Bitcoin dzisiaj zaliczył duży spadek, ta fala spadków wynika głównie z tego, że ci, którzy wcześniej byli optymistyczni i długo trzymali monety, zaczęli sprzedawać. Rynek nieco nie wytrzymuje. Teraz trzeba zobaczyć, czy pojawią się nowi nabywcy gotowi przejąć przy niskiej cenie, aby dać rynkowi nowe życie.
Wszyscy pierwotnie liczyli na to, że Bitcoin przekroczy granicę 100 tysięcy dolarów, a teraz sami siebie w to wpakowali, teraz siły spadkowe przygniatają ich na maksa.

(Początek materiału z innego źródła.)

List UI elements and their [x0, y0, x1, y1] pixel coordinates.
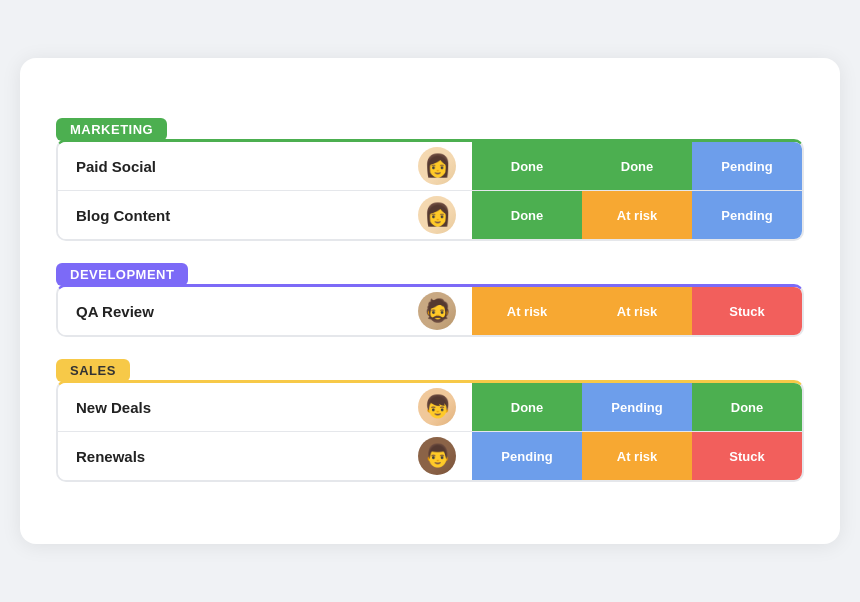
status-badge: Pending: [582, 383, 692, 431]
table-row: Blog Content👩DoneAt riskPending: [58, 191, 802, 239]
table-row: Paid Social👩DoneDonePending: [58, 142, 802, 191]
group-header-development: DEVELOPMENT: [56, 263, 188, 286]
status-badge: Pending: [472, 432, 582, 480]
status-cells: DoneAt riskPending: [472, 191, 802, 239]
status-badge: Done: [472, 383, 582, 431]
group-sales: SALESNew Deals👦DonePendingDoneRenewals👨P…: [56, 359, 804, 482]
row-name: New Deals: [58, 385, 418, 430]
status-badge: At risk: [472, 287, 582, 335]
status-cells: DoneDonePending: [472, 142, 802, 190]
status-badge: Done: [582, 142, 692, 190]
status-badge: Stuck: [692, 287, 802, 335]
avatar: 👩: [418, 147, 456, 185]
status-badge: Done: [472, 191, 582, 239]
status-badge: Done: [692, 383, 802, 431]
status-badge: At risk: [582, 432, 692, 480]
group-development: DEVELOPMENTQA Review🧔At riskAt riskStuck: [56, 263, 804, 337]
table-row: QA Review🧔At riskAt riskStuck: [58, 287, 802, 335]
avatar: 👦: [418, 388, 456, 426]
group-body-development: QA Review🧔At riskAt riskStuck: [56, 284, 804, 337]
row-name: Paid Social: [58, 144, 418, 189]
table-row: New Deals👦DonePendingDone: [58, 383, 802, 432]
avatar: 👨: [418, 437, 456, 475]
group-header-marketing: MARKETING: [56, 118, 167, 141]
group-header-sales: SALES: [56, 359, 130, 382]
row-name: QA Review: [58, 289, 418, 334]
status-cells: PendingAt riskStuck: [472, 432, 802, 480]
status-badge: Pending: [692, 142, 802, 190]
status-badge: Done: [472, 142, 582, 190]
status-badge: At risk: [582, 191, 692, 239]
status-badge: At risk: [582, 287, 692, 335]
status-cells: DonePendingDone: [472, 383, 802, 431]
status-badge: Stuck: [692, 432, 802, 480]
avatar: 🧔: [418, 292, 456, 330]
group-marketing: MARKETINGPaid Social👩DoneDonePendingBlog…: [56, 118, 804, 241]
group-body-marketing: Paid Social👩DoneDonePendingBlog Content👩…: [56, 139, 804, 241]
avatar: 👩: [418, 196, 456, 234]
row-name: Renewals: [58, 434, 418, 479]
main-card: MARKETINGPaid Social👩DoneDonePendingBlog…: [20, 58, 840, 544]
status-badge: Pending: [692, 191, 802, 239]
row-name: Blog Content: [58, 193, 418, 238]
table-row: Renewals👨PendingAt riskStuck: [58, 432, 802, 480]
status-cells: At riskAt riskStuck: [472, 287, 802, 335]
group-body-sales: New Deals👦DonePendingDoneRenewals👨Pendin…: [56, 380, 804, 482]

Ten spadek rozszalał cały rynek kryptowalut, wielu traderów straciło swoje portfele.
Według statystyk, podczas tej fali spadków całkowita kwota likwidacji w sieci wyniosła aż 551 milionów dolarów, a dziesiątki tysięcy osób zostały dotknięte, w tym jedna duża transakcja na Binance straciła ponad 4,67 miliona dolarów, co jest naprawdę tragiczne.
Ogromna sprzedaż sprawiła, że rynek stał się chaotyczny. Szczególnie w Bostonie, fala sprzedaży przychodzi jedna po drugiej, a wolumen transakcji na scentralizowanych giełdach gwałtownie wzrasta, szczególnie ci, którzy grają na kontraktach wieczystych, rynek płynności prawie wysycha. Wolumen transakcji BTC/USD i BTC/USDT gwałtownie wzrasta, cały rynek prawie wymyka się spod kontroli.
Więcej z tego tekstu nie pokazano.